Steven Pravong : Il y a déjà un certain temps qu’on essaie de réfléchir à des passerelles entre la littérature fantastique et le cinéma. Il faut essayer de faire dialoguer l’ensemble des arts qui s’expriment à travers le fantastique. Avec Christopher Priest, on est allé puiser dans une littérature de référence qui a marqué son temps. De plus, c’est un esprit qui est indéniablement libre. Au sein de la communauté des écrivains de science fiction, d’anticipation, c’est quelqu’un qui, potentiellement, peut agacer ses contemporains. C’est un libre penseur, une personnalité très forte.
Vous disiez l’année dernière que votre rêve était d’avoir David Cronenberg (La Mouche, A History of Violence, Maps to the Stars) comme président du jury, est-ce toujours le cas ? Pourquoi ce réalisateur en particulier ?
Steven Pravong : Je pense qu’à partir du moment où on a imaginé le concept du festival, et bien je crois que j’avais déjà en tête d’avoir un président du jury comme David Cronenberg ou John Carpenter … ou Wes Craven mais maintenant c’est un peu tard. Mais David Cronenberg, on a un rapport très affectif, très affectueux avec l’ensemble de sa filmographie.

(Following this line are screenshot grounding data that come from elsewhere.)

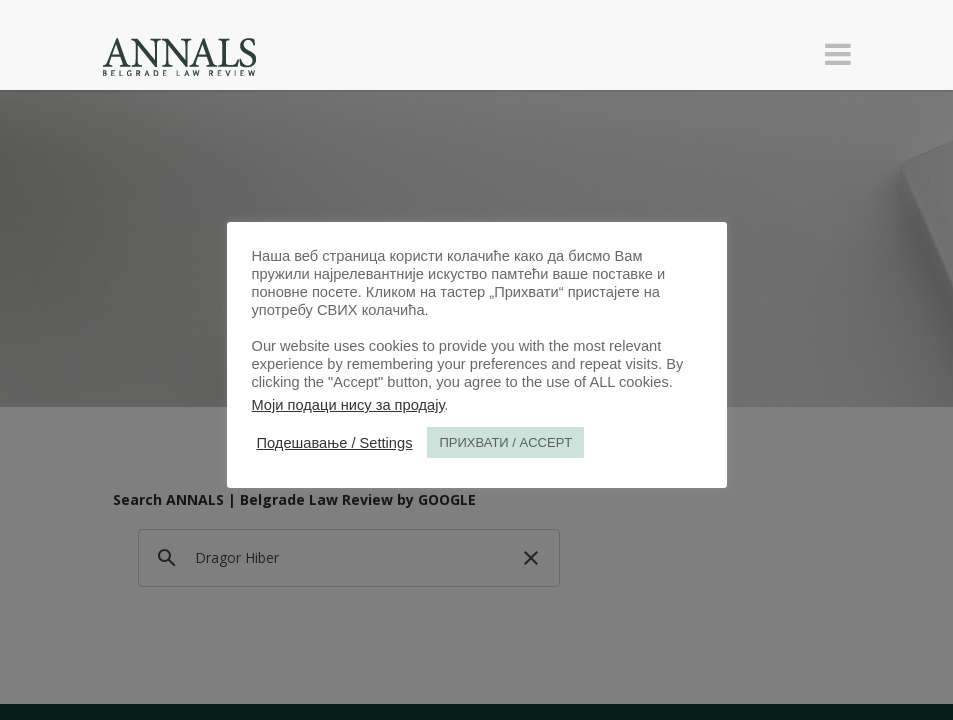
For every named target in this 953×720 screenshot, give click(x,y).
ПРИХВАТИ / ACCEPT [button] (505, 442)
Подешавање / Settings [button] (335, 443)
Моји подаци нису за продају (348, 405)
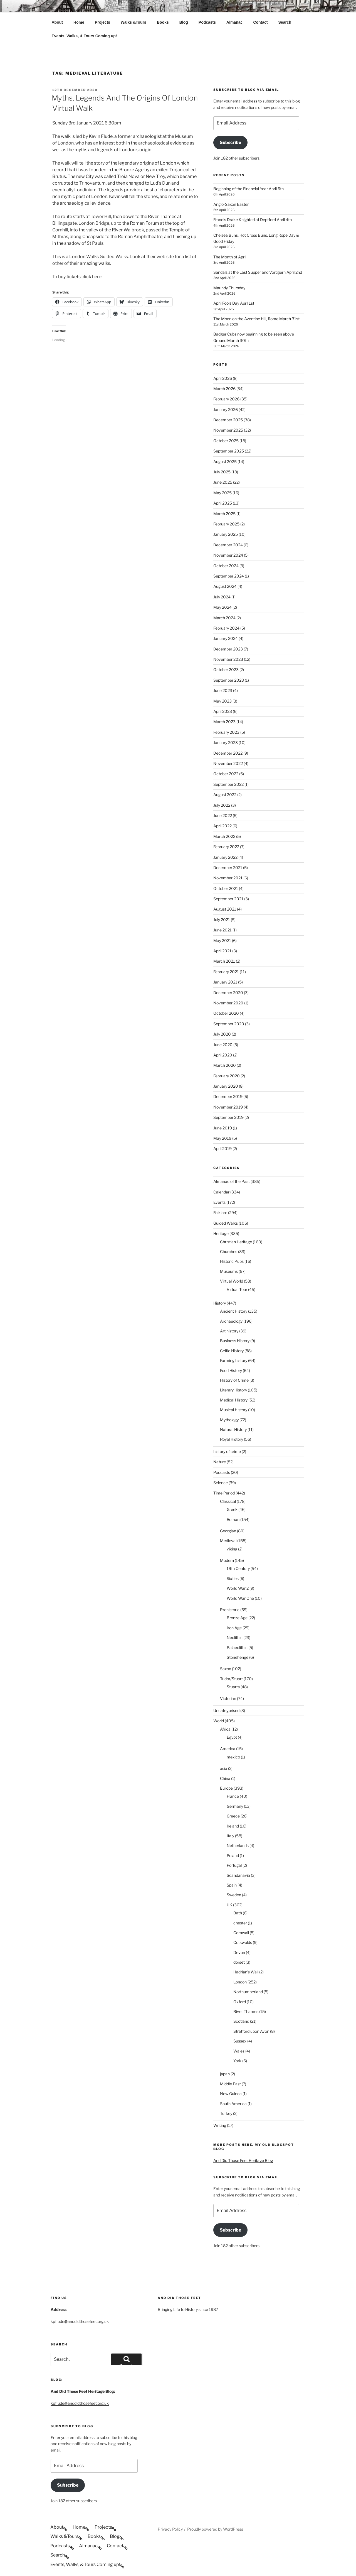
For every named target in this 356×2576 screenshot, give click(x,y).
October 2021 (225, 888)
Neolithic (235, 1637)
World (218, 1720)
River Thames (245, 2011)
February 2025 (226, 524)
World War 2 (238, 1588)
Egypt (232, 1737)
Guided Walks (225, 1223)
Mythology (229, 1419)
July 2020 (222, 1034)
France (233, 1796)
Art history (229, 1331)
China (225, 1778)
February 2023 (226, 732)
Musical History (233, 1409)
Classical (228, 1501)
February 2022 (226, 846)
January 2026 (225, 409)
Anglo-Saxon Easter (231, 204)
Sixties (233, 1578)
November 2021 (228, 877)
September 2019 (228, 1117)
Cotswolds (242, 1942)
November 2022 (228, 763)
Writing (219, 2125)
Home (78, 22)
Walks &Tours (133, 22)
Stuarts (233, 1686)
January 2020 (225, 1086)
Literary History (233, 1390)
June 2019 (222, 1128)
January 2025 (225, 534)
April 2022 (222, 825)
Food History (231, 1370)
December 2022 (228, 753)
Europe (226, 1788)
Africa (225, 1729)
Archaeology (231, 1321)
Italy (230, 1835)
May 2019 (222, 1138)
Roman (233, 1519)
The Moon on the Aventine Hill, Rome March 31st (256, 318)
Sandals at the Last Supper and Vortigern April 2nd (257, 272)
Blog (183, 22)
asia (223, 1768)
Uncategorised (226, 1710)
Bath (237, 1912)
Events (219, 1202)
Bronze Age (237, 1617)
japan (225, 2073)
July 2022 (221, 805)
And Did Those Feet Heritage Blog (243, 2160)
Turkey (226, 2113)
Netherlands (238, 1845)
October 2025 (226, 440)
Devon (239, 1952)
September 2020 (228, 1023)
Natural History (233, 1429)
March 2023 (224, 721)
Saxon (225, 1668)
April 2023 (222, 711)
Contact (260, 22)
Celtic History (232, 1350)
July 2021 (221, 919)
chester (240, 1923)
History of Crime (234, 1380)
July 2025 (222, 471)
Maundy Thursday (229, 287)
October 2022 (225, 773)
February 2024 (226, 628)
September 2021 (228, 898)
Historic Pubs (232, 1261)
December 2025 (228, 419)
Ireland (233, 1826)
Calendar (221, 1192)
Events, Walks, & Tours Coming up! (84, 36)
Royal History (231, 1439)
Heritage (221, 1233)
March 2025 (224, 513)
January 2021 (225, 982)
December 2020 (228, 992)
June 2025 (222, 482)
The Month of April (229, 257)
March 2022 (224, 836)
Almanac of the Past (231, 1181)
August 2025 (225, 461)
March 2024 (224, 617)
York (237, 2060)
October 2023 (226, 669)
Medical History (234, 1400)
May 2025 (222, 492)
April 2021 (222, 950)
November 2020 (228, 1002)
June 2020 (223, 1044)
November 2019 (228, 1107)
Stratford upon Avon (251, 2031)
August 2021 (224, 909)
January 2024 (225, 638)
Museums (229, 1271)
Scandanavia (238, 1875)
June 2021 (222, 930)
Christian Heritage (236, 1241)
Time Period (224, 1493)
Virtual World (231, 1281)
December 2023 (228, 649)
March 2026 (224, 388)
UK (229, 1904)
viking (232, 1549)
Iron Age (234, 1627)
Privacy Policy (170, 2529)
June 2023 (222, 690)
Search (284, 22)
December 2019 (228, 1096)
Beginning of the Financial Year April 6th (248, 188)
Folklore (220, 1212)
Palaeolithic (237, 1647)
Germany (235, 1806)
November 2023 (228, 659)
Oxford (239, 2001)
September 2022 (228, 784)
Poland (233, 1855)
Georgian (228, 1530)
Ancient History (233, 1311)
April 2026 (222, 378)
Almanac (234, 22)
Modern (227, 1560)
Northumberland (248, 1991)
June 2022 (222, 815)
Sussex (239, 2041)
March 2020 (224, 1065)
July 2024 (222, 597)
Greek (232, 1509)
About (57, 22)
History (219, 1303)
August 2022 (224, 794)
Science (220, 1482)
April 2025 (222, 503)
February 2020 (226, 1075)
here (96, 276)
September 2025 (228, 451)
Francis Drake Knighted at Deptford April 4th (252, 219)
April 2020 (222, 1055)
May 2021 (222, 940)
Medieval (228, 1540)
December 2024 (228, 544)
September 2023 (228, 680)
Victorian (228, 1698)
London (240, 1982)
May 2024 (222, 607)
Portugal (234, 1865)
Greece (233, 1816)
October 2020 (226, 1013)
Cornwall (241, 1932)
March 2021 (224, 961)
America (227, 1748)
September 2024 (228, 576)
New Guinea (231, 2093)
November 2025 (228, 430)
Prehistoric (229, 1609)
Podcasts (207, 22)
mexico (233, 1757)
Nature (219, 1461)
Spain (232, 1885)
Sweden (234, 1894)
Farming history (233, 1360)
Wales (238, 2051)
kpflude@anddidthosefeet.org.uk (80, 2403)
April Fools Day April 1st (233, 303)
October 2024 (226, 565)
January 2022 (225, 857)
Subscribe (230, 142)
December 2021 (227, 867)
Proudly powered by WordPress (215, 2529)
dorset (239, 1962)
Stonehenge (237, 1657)
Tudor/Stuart (231, 1678)
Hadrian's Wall (245, 1972)
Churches (228, 1251)
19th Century (238, 1568)
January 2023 (225, 742)
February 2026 (226, 399)
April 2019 (222, 1148)
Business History (234, 1340)
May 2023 (222, 701)
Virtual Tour (237, 1289)
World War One (240, 1598)
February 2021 (226, 971)
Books (163, 22)
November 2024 (228, 555)
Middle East (230, 2083)
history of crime (227, 1451)
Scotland (241, 2021)
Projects (102, 22)
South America (233, 2103)
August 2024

Court Métrange n’est pas uniquement axé sur sa programmation de courts métrages, il y a de nombreux événements organisés autour du festival : des masters class pour les scolaires, des conférences, des rencontres entre producteurs et réalisateurs, … Est-ce important pour vous d’organiser des événements annexes comme vous le faîtes ?
Steven Pravong : C’est effectivement important de montrer les différentes approches du fantastique. Les masters class sont des temps forts avec les scolaires car c’est notre petite contribution à l’éducation à l’image. De plus, les enseignants et la communauté éducative ont tendance à nous remercier pour ces moments. On a essayé d’organiser un certain nombre d’événements, pour donner un impact un peu différent, à la dixième édition de Court Métrange. Et on a pris une mauvaise habitude et on a gardé le concept d’organisation d’événements autour du festival, ce qui, bien entendu, fatigue l’ensemble de l’équipe. (rires) L’équipe s’est renforcée au fil des années et on a essayé de profiter des nouvelles compétences de chacun.
Le festival est déjà bien avancé, êtes-vous satisfait de cette 12 édition ? Avez-vous eu des coups de cœur pour certains des courts métrages diffusés ?
Benjamin Leblay : J’en ai plusieurs, en même temps, c’est difficile à dire car les films qu’on a séléctionné, on les a sélectionné parce ce sont des œuvres qu’on a voulu défendre. Chez nos amis britanniques nous avons quelques belles choses comme The Karman Line (d’Oscar Sharp) qui est une magnifique métaphore sur la maladie de longue durée. On a eu des bonnes surprises comme Teenland (de Marie Grahto). En animation, on a eu beaucoup de choses comme Symphony n°42 (de Réka Bucsi) qui était une belle claque. Je crois que globalement, on a un très très bon cru cette année.